Fluorides for professional application can be found in the form of gel, varnish, foam or rinse and are applied by the dentist in the consultation. These have different concentrations depending on the needs of each case, but they are also more concentrated than those applied at home by the patient, so they are not needed as often as these.

8a) Application of dental fluoride in children

One of the most common questions is whether fluoride is harmful to children. However, fluoride acts as a protector against cavities and is precisely in the childhood stage when its effects are most beneficial.

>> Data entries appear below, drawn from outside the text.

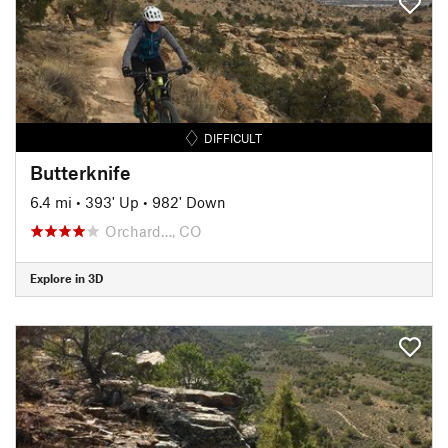
DIFFICULT
Butterknife
6.4 mi
•
393' Up
•
982' Down
Orchard…, CO
Explore in 3D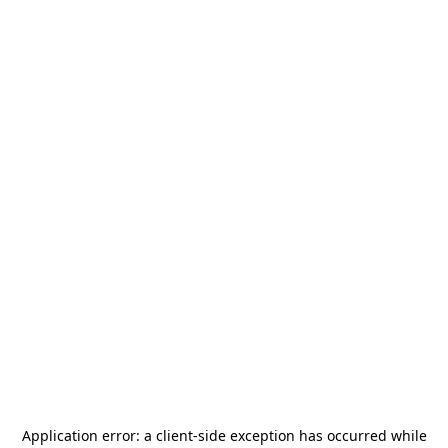
Application error: a
client
-side exception has occurred while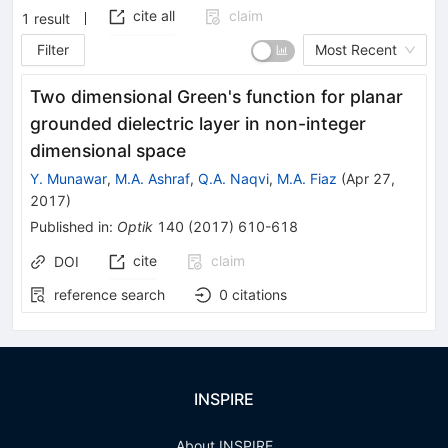
cite all
claim
1
result
Filter
Most Recent
Two dimensional Green's function for planar
grounded dielectric layer in non-integer
dimensional space
Y. Munawar
,
M.A. Ashraf
,
Q.A. Naqvi
,
M.A. Fiaz
(
Apr 27,
2017
)
Published in
:
Optik
140
(
2017
)
610-618
cite
claim
DOI
reference search
0
citations
INSPIRE
About INSPIRE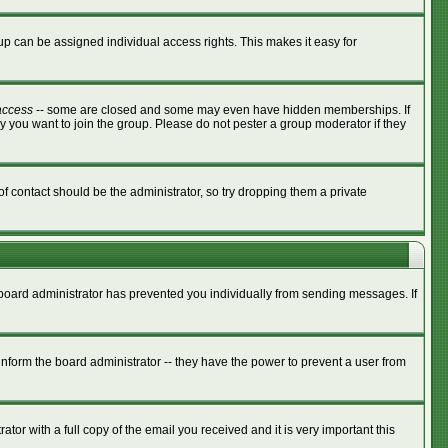
p can be assigned individual access rights. This makes it easy for
access
-- some are closed and some may even have hidden memberships. If
y you want to join the group. Please do not pester a group moderator if they
of contact should be the administrator, so try dropping them a private
e board administrator has prevented you individually from sending messages. If
nform the board administrator -- they have the power to prevent a user from
tor with a full copy of the email you received and it is very important this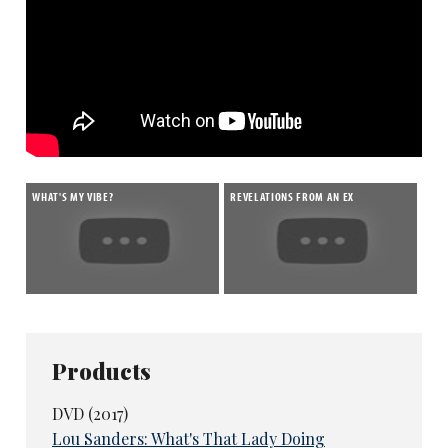
WHAT'S MY VIBE?
REVELATIONS FROM AN EX
Products
DVD (2017)
Lou Sanders: What's That Lady Doing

Depending on the risk or propensity for cavities of the child to be treated, fluoride can be applied directly in the clinic from the first or second year of age, repeating from time to time, as the dentist determines it is necessary. . It is a procedure that will not cause discomfort, since the dental professional simply spreads a fluoride gel or foam on the teeth, leaves it applied for between 2 and 4 minutes and after that time, removes it.

8b) Dental fluoride for adults

Fluoride treatments for adults should adjust to your particular needs, to their individual risk of suffering from cavities and their consumption of fluoride, mostly through water.

  • In the dental clinic these treatments are usually gels that are applied with a brush that “paints” on the teeth or with a mold that fits the dentition and that is left on in the mouth for about two minutes.
  • If the dentist determines, it is possible to apply dental fluoride gel directly at home, since it can be purchased with a prescription depending on the needs of each adult patient and their risk of suffering from cavities.

8c) Conclusion

In summary, fluoride remains an essential tool in the prevention of dental cavities and is supported by scientific evidence such as a safe and effective component in oral health. Despite controversies and myths, the benefits of its proper use are well recognized in the medical and dental community. It is crucial to follow the recommendations of health professionals to maximize its benefits and minimize risks.